Wednesday 28 January 2015

What do 'the cuts' really mean?


It's easy to bandy words around about 'the cuts'. Everyone thinks they know what they mean. A bit of belt-tightening here; a snip here; a cut there. Job done, right?

Well, no. Not at all. Less than half of our cuts are complete, if we keep on down this road (above). Which, given that the Conservatives have now caught up with Labour's numbers, and are now ahead in the majority of the most recent opinion polls, we probably will.

It might be important at this stage to zero in on the reality of what that means. It's all very well suggesting, as Prime Minister David Cameron tends to do, that 'we've all had to make sacrifices' (notice the past tense), but the actual shape of those 'sacrifices' is yet really to come into focus.

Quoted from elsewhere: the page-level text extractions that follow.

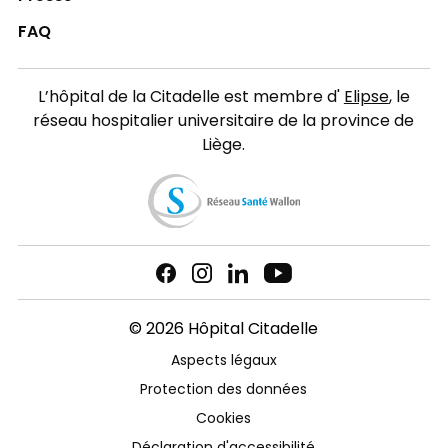
FAQ
L’hôpital de la Citadelle est membre d'
Elipse
, le
réseau hospitalier universitaire de la province de
Liège.
© 2026 Hôpital Citadelle
Aspects légaux
Protection des données
Cookies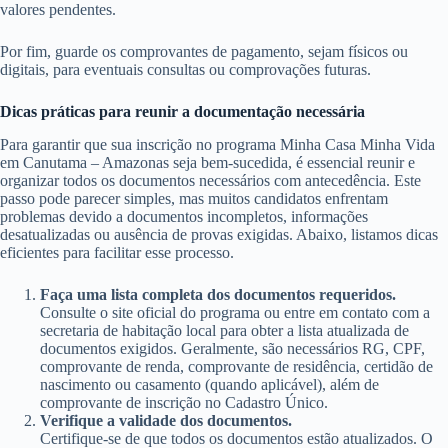
valores pendentes.
Por fim, guarde os comprovantes de pagamento, sejam físicos ou
digitais, para eventuais consultas ou comprovações futuras.
Dicas práticas para reunir a documentação necessária
Para garantir que sua inscrição no programa Minha Casa Minha Vida
em Canutama – Amazonas seja bem-sucedida, é essencial reunir e
organizar todos os documentos necessários com antecedência. Este
passo pode parecer simples, mas muitos candidatos enfrentam
problemas devido a documentos incompletos, informações
desatualizadas ou ausência de provas exigidas. Abaixo, listamos dicas
eficientes para facilitar esse processo.
Faça uma lista completa dos documentos requeridos.
Consulte o site oficial do programa ou entre em contato com a
secretaria de habitação local para obter a lista atualizada de
documentos exigidos. Geralmente, são necessários RG, CPF,
comprovante de renda, comprovante de residência, certidão de
nascimento ou casamento (quando aplicável), além de
comprovante de inscrição no Cadastro Único.
Verifique a validade dos documentos.
Certifique-se de que todos os documentos estão atualizados. O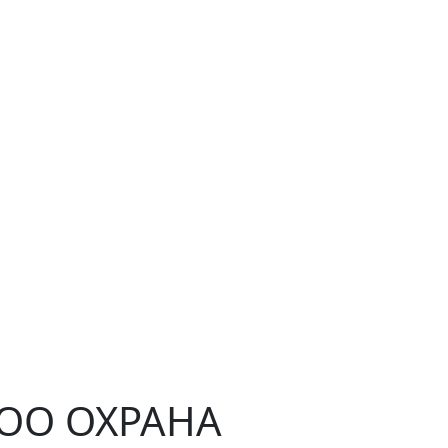
ЧОО ОХРАНА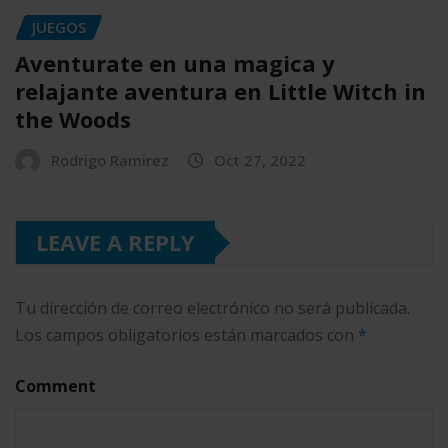
JUEGOS
Aventurate en una magica y
relajante aventura en Little Witch in
the Woods
Rodrigo Ramirez
Oct 27, 2022
LEAVE A REPLY
Tu dirección de correo electrónico no será publicada.
Los campos obligatorios están marcados con
*
Comment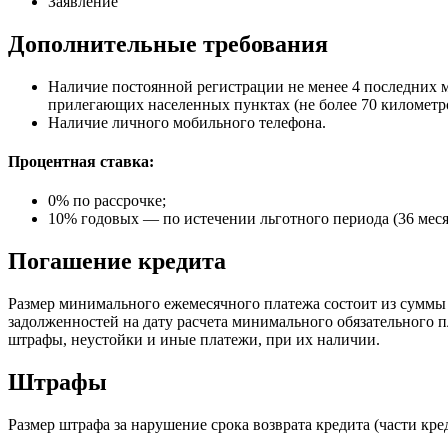
Заявление
Дополнительные требования
Наличие постоянной регистрации не менее 4 последних м
прилегающих населенных пунктах (не более 70 километро
Наличие личного мобильного телефона.
Процентная ставка:
0% по рассрочке;
10% годовых — по истечении льготного периода (36 меся
Погашение кредита
Размер минимального ежемесячного платежа состоит из суммы
задолженностей на дату расчета минимального обязательного п
штрафы, неустойки и иные платежи, при их наличии.
Штрафы
Размер штрафа за нарушение срока возврата кредита (части кред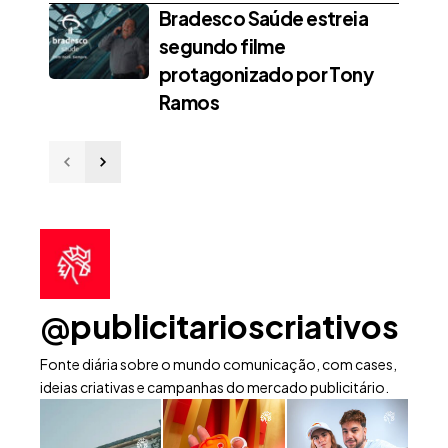
Bradesco Saúde estreia
segundo filme
protagonizado por Tony
Ramos
@publicitarioscriativos
Fonte diária sobre o mundo comunicação, com cases,
ideias criativas e campanhas do mercado publicitário.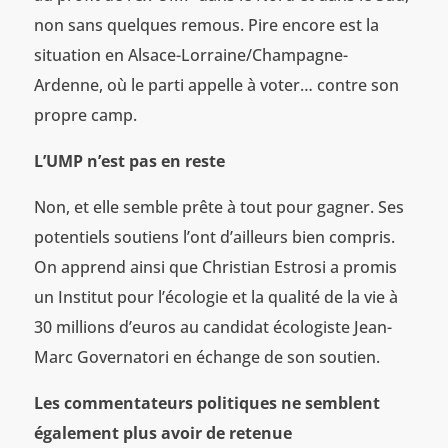
non sans quelques remous. Pire encore est la
situation en Alsace-Lorraine/Champagne-
Ardenne, où le parti appelle à voter… contre son
propre camp.
L’UMP n’est pas en reste
Non, et elle semble prête à tout pour gagner. Ses
potentiels soutiens l’ont d’ailleurs bien compris.
On apprend ainsi que Christian Estrosi a promis
un Institut pour l’écologie et la qualité de la vie à
30 millions d’euros au candidat écologiste Jean-
Marc Governatori en échange de son soutien.
Les commentateurs politiques ne semblent
également plus avoir de retenue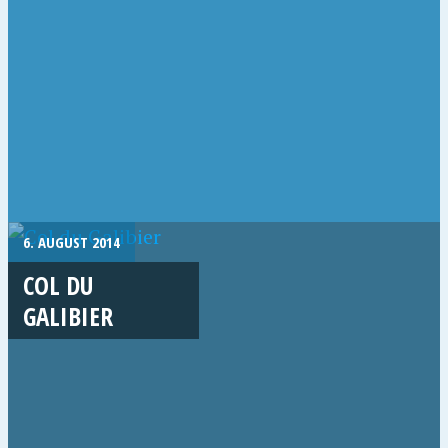
6. AUGUST 2014
COL DU
GALIBIER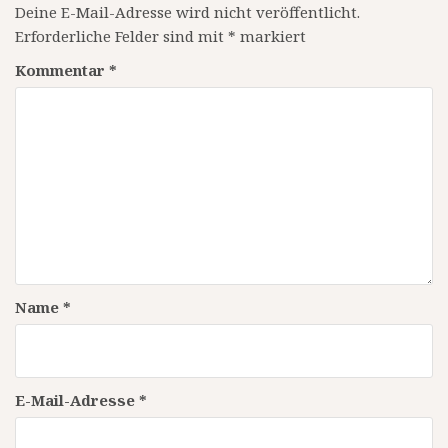
Deine E-Mail-Adresse wird nicht veröffentlicht.
Erforderliche Felder sind mit
*
markiert
Kommentar
*
Name
*
E-Mail-Adresse
*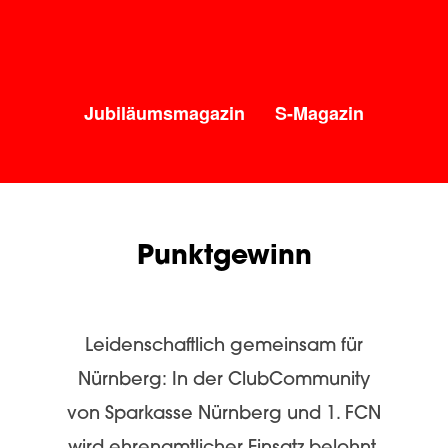
Jubiläumsmagazin
S-Magazin
Punktgewinn
Leidenschaftlich gemeinsam für
Nürnberg: In der ClubCommunity
von Sparkasse Nürnberg und 1. FCN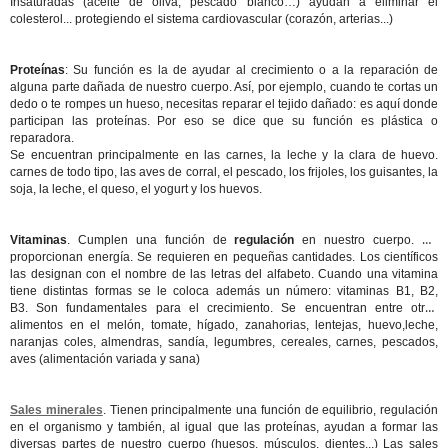
Insaturadas (aceite de oliva, pescado blanco…) ayudan a eliminar el
colesterol... protegiendo el sistema cardiovascular (corazón, arterias...)
Proteínas
: Su función es la de ayudar al crecimiento o a la reparación de
alguna parte dañada de nuestro cuerpo. Así, por ejemplo, cuando te cortas un
dedo o te rompes un hueso, necesitas reparar el tejido dañado: es aquí donde
participan las proteínas. Por eso se dice que su función es plástica o
reparadora.
Se encuentran principalmente en las carnes, la leche y la clara de huevo.
carnes de todo tipo, las aves de corral, el pescado, los frijoles, los guisantes, la
soja, la leche, el queso, el yogurt y los huevos.
Vitaminas
. Cumplen una función de
regulación
en nuestro cuerpo. No
proporcionan energía. Se requieren en pequeñas cantidades. Los científicos
las designan con el nombre de las letras del alfabeto. Cuando una vitamina
tiene distintas formas se le coloca además un número: vitaminas B1, B2,
B3.
Son fundamentales para el crecimiento. Se encuentran entre otros
alimentos en el melón, tomate, hígado, zanahorias, lentejas, huevo,leche,
naranjas coles, almendras, sandía, legumbres, cereales, carnes, pescados,
aves (alimentación variada y sana)
Sales minerales
. Tienen principalmente una función de equilibrio, regulación
en el organismo y también, al igual que las proteínas, ayudan a formar las
diversas partes de nuestro cuerpo (huesos, músculos, dientes...) Las sales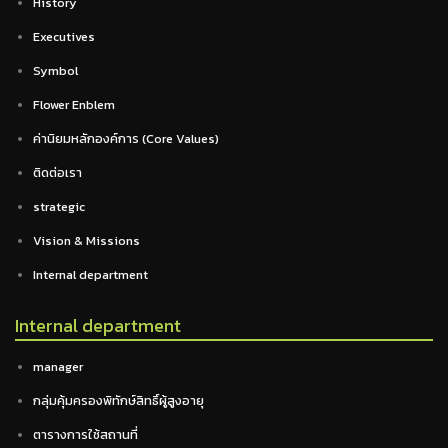
History
Executives
Symbol
Flower Enblem
ค่านิยมหลักองค์การ (Core Values)
ติดต่อเรา
strategic
Vision & Missions
Internal department
Internal department
manager
กลุ่มคุ้มครองพิทักษ์สิทธิ์ผู้สูงอายุ
ตารางการใช้สถานที่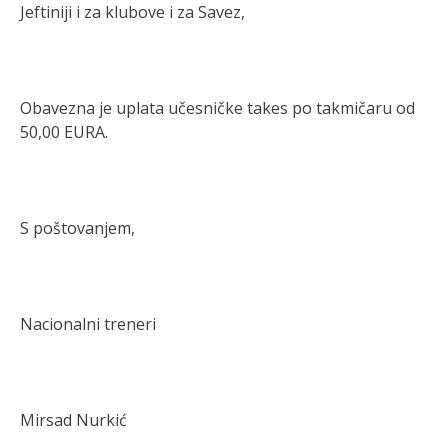
Jeftiniji i za klubove i za Savez,
Obavezna je uplata učesničke takes po takmičaru od
50,00 EURA.
S poštovanjem,
Nacionalni treneri
Mirsad Nurkić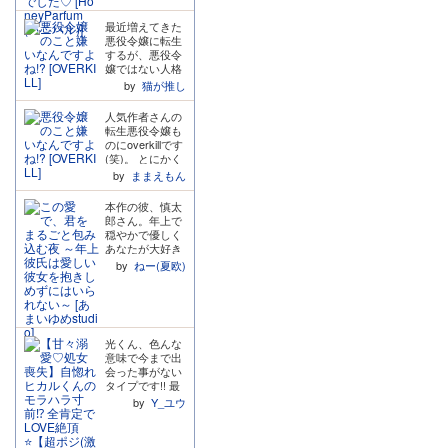
願いながら、レ
のときの行動
のも、全てが不
孕んだ後も優し
ビューの方に入
も、あの言葉
器用の裏返しに
く愛されるのと
最近増えてきた
らせていただき
も、全部ヒロイ
しか聞こえない
か!! 兎に角ヒロ
悪役令嬢に転生
ます。 こちらの
ンを大切に思っ
ので罵倒すらも
インがドロドロ
するが、悪役令
作品はオドオド
ていたからこそ
愛おしくなって
に執愛されてる
嬢ではない人格
ワンコ、尻尾フ
だったんだ」と
くると思いま
ところがみた
になる系物語で
リフリワンコ、
by
猫が推し
少しずつ繋がっ
す。そんな不器
い…!
す。 まさかの1
強気ワンコな
ていて、答え合
用罵倒があるか
発ヤラセてくれ
ど、多種多様な
わせをしている
人気作者さんの
らこそ、最終ト
ないかと(元)悪
ワンコが一度に
時間にドキドキ
転生悪役令嬢も
ラックでのヒロ
役令嬢から頼ま
楽しめてしま
していました。
のにoverkillです
インに対する慶
れてしまうクラ
う、大変お得な
そして、特にす
(笑)。 とにかく
一郎さんの優し
ウス様。このく
後輩ワンコパッ
きな台詞が「ず
ヒロインちゃん
by
ままえもん
い声色には思わ
だりはどの漫画
クです。 かわい
っと彼氏いなか
が可愛くて潔く
ず胸がギュッと
でも見たことな
い後輩、愛重め
ったなら、その
て大胆。今まで
なりました。反
本作の彼、慎太
かったのでわら
の後輩、強引な
時間俺にくれれ
の態度からのこ
則です。 SE等
郎さん。年上で
っちゃいまし
後輩など、ギャ
ばよかったの
のギャップで王
も大きすぎなく
穏やかで優しく
た。 エッチな下
ップが好きな方
に」です。 この
子イチコロです
ちょうど良いで
あなたが大好き
着で誘惑したり
におすすめで
台詞が本当に頭
よーチョロい
す。また本編だ
がダダ漏れ。お
ととても可愛か
by
ねー(夏欧)
す。 先輩以外と
から離れませ
ー。 王子カッコ
けでも十分に楽
声も穏やかで甘
ったです。 クラ
喋るとき、先輩
ん、一見すると
いいのにヤンデ
しめますが、同
くて優しくて全
ウス様も溺愛に
好き好きモー
少し冗談っぽく
レなのが堪らな
梱されているシ
身丸ごと包んで
豹変してから可
ド、ちょっと強
も聞こえます
いー。もとはま
ナリオ台本(ボリ
くれるような温
愛かった。 エッ
引モードなど、
が、渡会がヒロ
じめな正統派王
ューミーで助か
かいお声です。
チ度も高いので
ボイスを担当さ
インに対して抱
子なんだろうな
光くん、色んな
ります)を読むと
とても情熱的で
すが、両思いに
れた清美さんに
えていた気持ち
ぁと思いまし
意味で今まで出
解像度や音だけ
甘やかなシチュ
なるまでの過程
よる寿くんの
や、ずっと大切
た。 エッチも大
会った事がない
では伝わりにく
だったので心が
とかもう少し書
様々な顔の演じ
に想っていた時
体に迫ってたの
タイプです!! 最
い細かい部分を
荒んでいても全
かれてても良か
分け演技もすば
間を考えると、
に初めててウブ
初はシャイニー!
知ることができ
部浄化されるほ
by
Y_ユウ
ったのかなぁ。
らしかったで
ここに渡会のい
ってヒロイン可
(大声)と言った
てより一層楽し
どめちゃくちゃ
と思いました。
す。 まさにかわ
ちばんの本音が
愛すぎでは。
り、かなり変わ
むことができま
癒されました。
正直物足りない!
いいとかっこい
詰まっていたの
後、先っちょ寸
った人だなとい
した。素敵な作
「好きすぎて止
と感じてしまい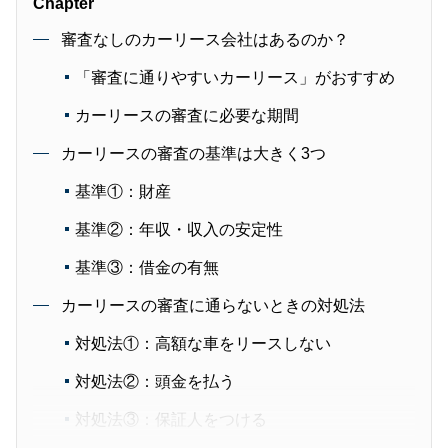
Chapter
審査なしのカーリース会社はあるのか？
「審査に通りやすいカーリース」がおすすめ
カーリースの審査に必要な期間
カーリースの審査の基準は大きく3つ
基準①：財産
基準②：年収・収入の安定性
基準③：借金の有無
カーリースの審査に通らないときの対処法
対処法①：高額な車をリースしない
対処法②：頭金を払う
対処法③：保証人をつける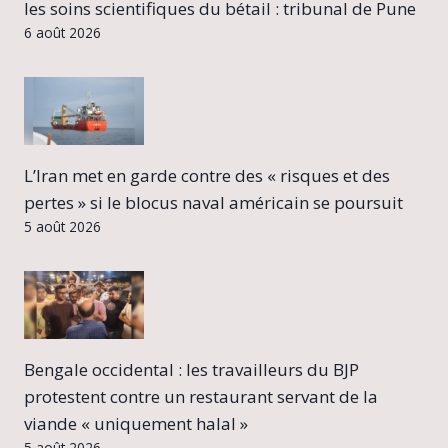
les soins scientifiques du bétail : tribunal de Pune
6 août 2026
L’Iran met en garde contre des « risques et des
pertes » si le blocus naval américain se poursuit
5 août 2026
Bengale occidental : les travailleurs du BJP
protestent contre un restaurant servant de la
viande « uniquement halal »
5 août 2026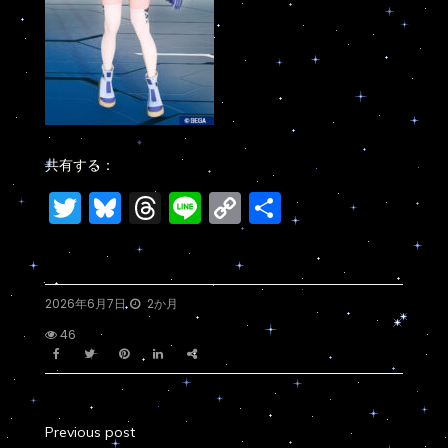
共有する：
Twitter
Bluesky
Threads
Line
Copy
共
Link
有
2026年6月7日
2か月
46
Previous post
投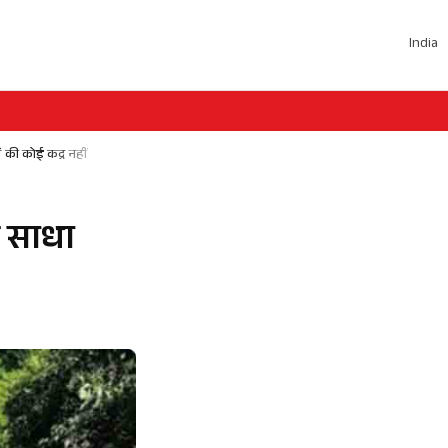
India
ं की कोई कद्र नहीं
र साधा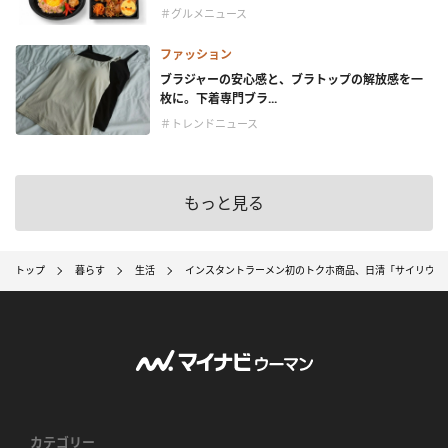
＃グルメニュース
ファッション
ブラジャーの安心感と、ブラトップの解放感を一
枚に。下着専門ブラ...
＃トレンドニュース
もっと見る
トップ
暮らす
生活
インスタントラーメン初のトクホ商品、日清「サイリウム
カテゴリー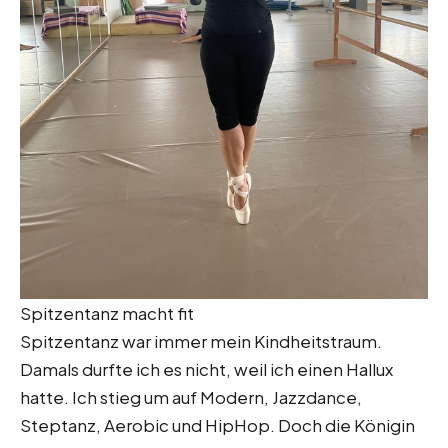
Spitzentanz macht fit
Spitzentanz war immer mein Kindheitstraum.
Damals durfte ich es nicht, weil ich einen Hallux
hatte. Ich stieg um auf Modern, Jazzdance,
Steptanz, Aerobic und HipHop. Doch die Königin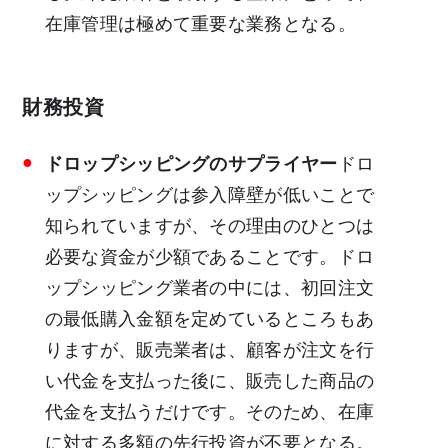
在庫管理は極めて重要な業務となる。
財務投資
ドロップシッピングのサプライヤー
ドロ
ップシッピングは参入障壁が低いことで
知られていますが、その理由のひとつは
必要な資金が少額であることです。ドロ
ップシッピング業者の中には、初回注文
の最低購入金額を定めているところもあ
りますが、販売業者は、顧客が注文を行
い代金を支払った後に、販売した商品の
代金を支払うだけです。そのため、在庫
に対する多額の先行投資が不要となる。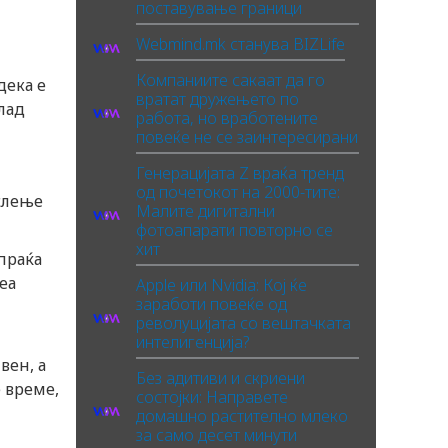
поставување граници
Webmind.mk станува BIZLife
Компаниите сакаат да го
дека е
вратат дружењето по
лад
работа, но вработените
повеќе не се заинтересирани
Генерацијата Z враќа тренд
од почетокот на 2000-тите:
слење
Малите дигитални
фотоапарати повторно се
хит
спраќа
еа
Apple или Nvidia: Кој ќе
заработи повеќе од
револуцијата со вештачката
интелигенција?
вен, а
Без адитиви и скриени
е време,
состојки: Направете
домашно растително млеко
за само десет минути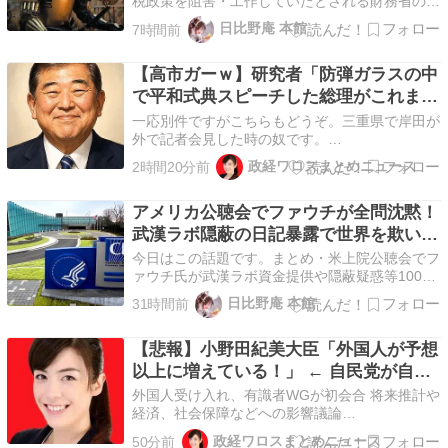
発！ 《食料品消費税シリーズ＃７》
税政策を阻害・工作していたとされる財務省のエ
ース・一松旬主計局次長が東京税関長へ異例の更
日比野庵 本館
7時間前
迭左遷。・財務省は「全世代型社会保障国民会
議」を暗躍・ハッキングし、給付付き税額控除を
【高市ガーｗ】研究者「防弾ガラスの中
骨抜きにして「減税潰し」を画策していた。・国
民の信託を無視し…
で平和式典スピーチした総理がこれまで
いたんだろうか？」 → ﾈｯﾄ「あなたの
一応別件ですがこちらもどうぞ。三重県で岸田が
応援してた石破前総理もしてました
外で記者会見した時の奴です。
pic.twitter.com/0Qc9YQlEnD— ミキシンガ
よ？」ｗｗｗｗｗ
政経ワロスまとめニュース
2時間20分前
(@BvdGcXrHSA30861) August 7, 2026 続きを読
む
アメリカ公聴会でファウチが全問沈黙！
武漢ラボ隠蔽の日記暴露で世界を欺いた
パンデミック工作の闇と日本への波及！
今日はこの話題です。まとめ・米上院公聴会でフ
ァウチ氏が武漢ラボ資金提供や隠蔽疑惑等100以
上の質問に対し黙秘権を行使し「完全沈黙」。・
日比野庵 本館
31時間前
公開された未公開日記から、パンデミック初期に
武漢ラボ漏洩説を把握しながら公に偽証・隠蔽し
【悲報】小野田紀美大臣「外国人が予想
ていた実態が発覚。・日本メディアが報じない世
界的巨悪の真…
以上に増えている！」 ← 自民党が自ら
受け入れ推進しておいて他人事発言と突
外国人受け入れ、有識者WGが初会合 将来推計や
っ込み殺到 ｗｗｗｗｗｗｗｗｗｗｗｗ
経済、社会保障などへの影響議論
https://t.co/GBiUnxjQfJ初会合に出席した小野田
ｗｗ
政経ワロスまとめニュース
50分前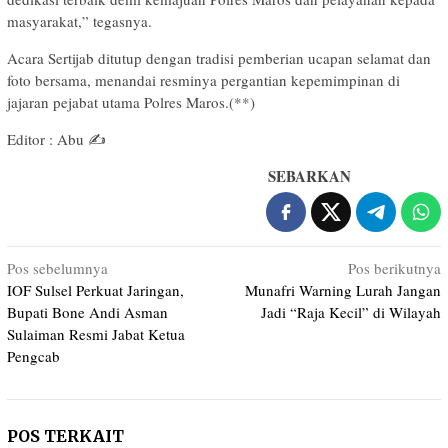
masyarakat,” tegasnya.
​Acara Sertijab ditutup dengan tradisi pemberian ucapan selamat dan
foto bersama, menandai resminya pergantian kepemimpinan di
jajaran pejabat utama Polres Maros.(**)
Editor : Abu ✍️
SEBARKAN
Navigasi
Pos sebelumnya
Pos berikutnya
IOF Sulsel Perkuat Jaringan,
Munafri Warning Lurah Jangan
pos
Bupati Bone Andi Asman
Jadi “Raja Kecil” di Wilayah
Sulaiman Resmi Jabat Ketua
Pengcab
POS TERKAIT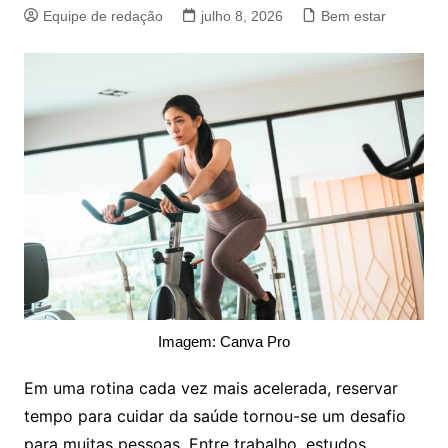
Equipe de redação
julho 8, 2026
Bem estar
Imagem: Canva Pro
Em uma rotina cada vez mais acelerada, reservar
tempo para cuidar da saúde tornou-se um desafio
para muitas pessoas. Entre trabalho, estudos,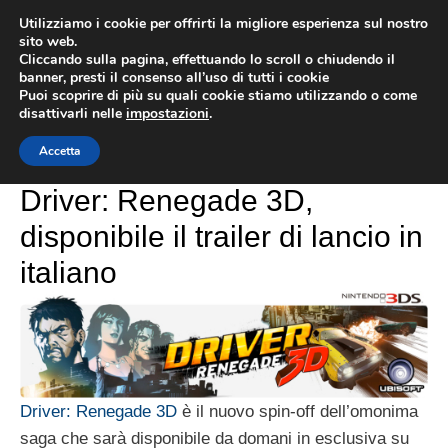
Vai
Utilizziamo i cookie per offrirti la migliore esperienza sul nostro
al
sito web.
MEN
Cliccando sulla pagina, effettuando lo scroll o chiudendo il
contenuto
banner, presti il consenso all’uso di tutti i cookie
Puoi scoprire di più su quali cookie stiamo utilizzando o come
disattivarli nelle
impostazioni
.
Driver Renegade
Accetta
Driver: Renegade 3D,
disponibile il trailer di lancio in
italiano
Driver: Renegade 3D
è il nuovo spin-off dell’omonima
saga che sarà disponibile da domani in esclusiva su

We can put a figure on the likely cuts to public spending outside protected departments (overseas aid, health and schools) - about 26% across the Parliament, since you ask - but the enormity of the implications doesn't sink in from just that bold number.

Well, here's a bit more reality. It's £60bn, and perhaps a million public sector jobs. That's the first dose of your austerity icebucket challenge for you. Bracing, isn't it? Though what that means in terms of policy is still a bit opaque, and no politician in an election campaign will tell you.

We can turn here to a sector that we know well - Higher Education. Let's investigate the implications here of a 26% cut between 2015 and 2020, that comes on top of a lot of salami-slicing (and one big student fees reform) in the last Parliament. The vast majority of the budget spent by the Department for Business, Innovation and Skills (BIS) goes into universities - just under £8bn out of about £13bn. So we need to lose just over a quarter of that £8bn - £2bn, over five years. That's doable - just, probably. Just. But the menu might make you feel a bit sick. It might mean, for a few tasters:

  • Abolishing the Arts and Humanities and Economic and Social Research Councils;
  • Very large cuts to the Quality Related research income (currently about £1.6bn) that is distributed on the basis of results from the Research Excellence Framework - perhaps only funding 4* (out of four stars) work, or restricting the money to Science, Technology, Engineering and Maths alone;
  • Ending European and international space research collaborations;
  • Abolishing the coalition's relatively generous grants scheme, and restricting all student assistance to loans;
  • Bringing back the cap on student numbers.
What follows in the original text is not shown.